For many years scientists have probed the question of whether combination antiretroviral therapy (ART) completely inhibits all HIV replication in the body. The preponderance of evidence has suggested that it does, and opinion has generally tilted toward the idea that persistent virus replication in the face of ART is relatively uncommon. The evidence includes studies of ART intensification (adding multiple drugs to standard combinations), which in most—but not all—cases have documented no effect on levels of residual HIV, as well as genetic studies showing a lack of viral evolution over time in people on long-term treatment. The question remains controversial, however, and some scientists continue to believe that low-level ongoing HIV replication on ART may occur in hard-to-access sites in the body.
A paper published online last week by Nature (and published in this week’s issue) has generated substantial debate and media coverage by claiming to provide evidence that HIV replication persists in lymphoid tissue sites where ART penetration may be limited. The study involves a very small sample size of just three people, who had only been taking ART for six months. Complex genetic analyses of HIV sequences sampled from these individuals indicated continuing evolution of several viral lineages, and also provided evidence of trafficking of these viruses from the lymphoid tissue to the blood.
To help explain the findings, the researchers developed a model showing that suboptimal penetration of ART into tissues may allow ongoing low-level HIV replication without necessarily leading to the emergence of drug-resistant viruses (one of the arguments against ongoing replication is based on the expectation that drug resistance would eventually be seen).
The paper’s authors appear confident that these findings are generalizable to most people on ART, but other scientists are skeptical – some vociferously so. In an article about the study by Jon Cohen in Science, longtime HIV researcher John Mellors states that the results contrast with those of his own group, and argues strongly that “the authors should be much more cautious.” Given the small number of individuals included in the Nature paper and the relative short duration of ART, this point seems very reasonable. Larger studies will be needed to resolve the controversy, and will likely be forthcoming soon.

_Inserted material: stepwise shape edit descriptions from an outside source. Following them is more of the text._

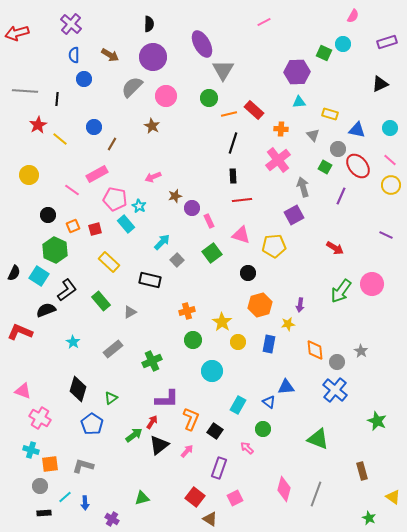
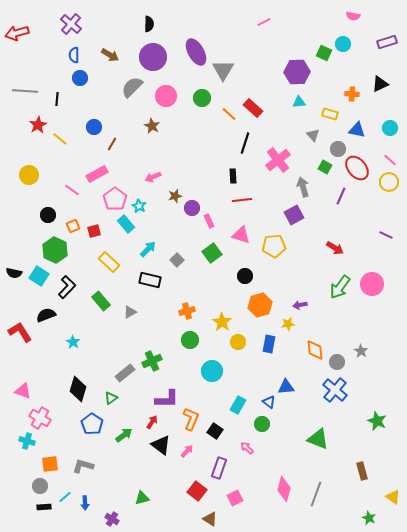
pink semicircle at (353, 16): rotated 72 degrees clockwise
purple ellipse at (202, 44): moved 6 px left, 8 px down
blue circle at (84, 79): moved 4 px left, 1 px up
green circle at (209, 98): moved 7 px left
red rectangle at (254, 110): moved 1 px left, 2 px up
orange line at (229, 114): rotated 56 degrees clockwise
orange cross at (281, 129): moved 71 px right, 35 px up
black line at (233, 143): moved 12 px right
red ellipse at (358, 166): moved 1 px left, 2 px down
yellow circle at (391, 185): moved 2 px left, 3 px up
pink pentagon at (115, 199): rotated 25 degrees clockwise
red square at (95, 229): moved 1 px left, 2 px down
cyan arrow at (162, 242): moved 14 px left, 7 px down
black semicircle at (14, 273): rotated 77 degrees clockwise
black circle at (248, 273): moved 3 px left, 3 px down
black L-shape at (67, 290): moved 3 px up; rotated 10 degrees counterclockwise
green arrow at (341, 291): moved 1 px left, 4 px up
purple arrow at (300, 305): rotated 72 degrees clockwise
black semicircle at (46, 310): moved 5 px down
red L-shape at (20, 332): rotated 35 degrees clockwise
green circle at (193, 340): moved 3 px left
gray rectangle at (113, 349): moved 12 px right, 24 px down
green circle at (263, 429): moved 1 px left, 5 px up
green arrow at (134, 435): moved 10 px left
black triangle at (159, 445): moved 2 px right; rotated 45 degrees counterclockwise
cyan cross at (31, 450): moved 4 px left, 9 px up
red square at (195, 497): moved 2 px right, 6 px up
black rectangle at (44, 513): moved 6 px up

Pending additional data, the implications for cure research are unclear. If persistent HIV replication on ART is sustaining the reservoir of infected cells, as the new paper suggests, then novel strategies may be needed to suppress the virus in tissues. On the other hand, the goal of the “kill” element in the “kick & kill” approach to HIV reservoir reduction (currently being pursued by many scientists) is to eliminate HIV-infected cells that are expressing viral antigens. And theoretically, at least, successful “kill” approaches should also be able to target cells where persistent HIV replication is occurring because they would be expected to display viral antigens.
Nature (2016) doi:10.1038/nature16933
Received 06 July 2015 Accepted 18 December 2015 Published online 27 January 2016
Persistent HIV-1 replication maintains the tissue reservoir during therapy
Ramon Lorenzo-Redondo, Helen R. Fryer, Trevor Bedford, Eun-Young Kim, John Archer, Sergei L. Kosakovsky Pond, Yoon-Seok Chung, Sudhir Penugonda, Jeffrey G. Chipman, Courtney V. Fletcher, Timothy W. Schacker, Michael H. Malim, Andrew Rambaut, Ashley T. Haase, Angela R. McLean & Steven M. Wolinsky
Abstract
Lymphoid tissue is a key reservoir established by HIV-1 during acute infection. It is a site associated with viral production, storage of viral particles in immune complexes, and viral persistence. Although combinations of antiretroviral drugs usually suppress viral replication and reduce viral RNA to undetectable levels in blood, it is unclear whether treatment fully suppresses viral replication in lymphoid tissue reservoirs. Here we show that virus evolution and trafficking between tissue compartments continues in patients with undetectable levels of virus in their bloodstream. We present a spatial and dynamic model of persistent viral replication and spread that indicates why the development of drug resistance is not a foregone conclusion under conditions in which drug concentrations are insufficient to completely block virus replication. These data provide new insights into the evolutionary and infection dynamics of the virus population within the host, revealing that HIV-1 can continue to replicate and replenish the viral reservoir despite potent antiretroviral therapy.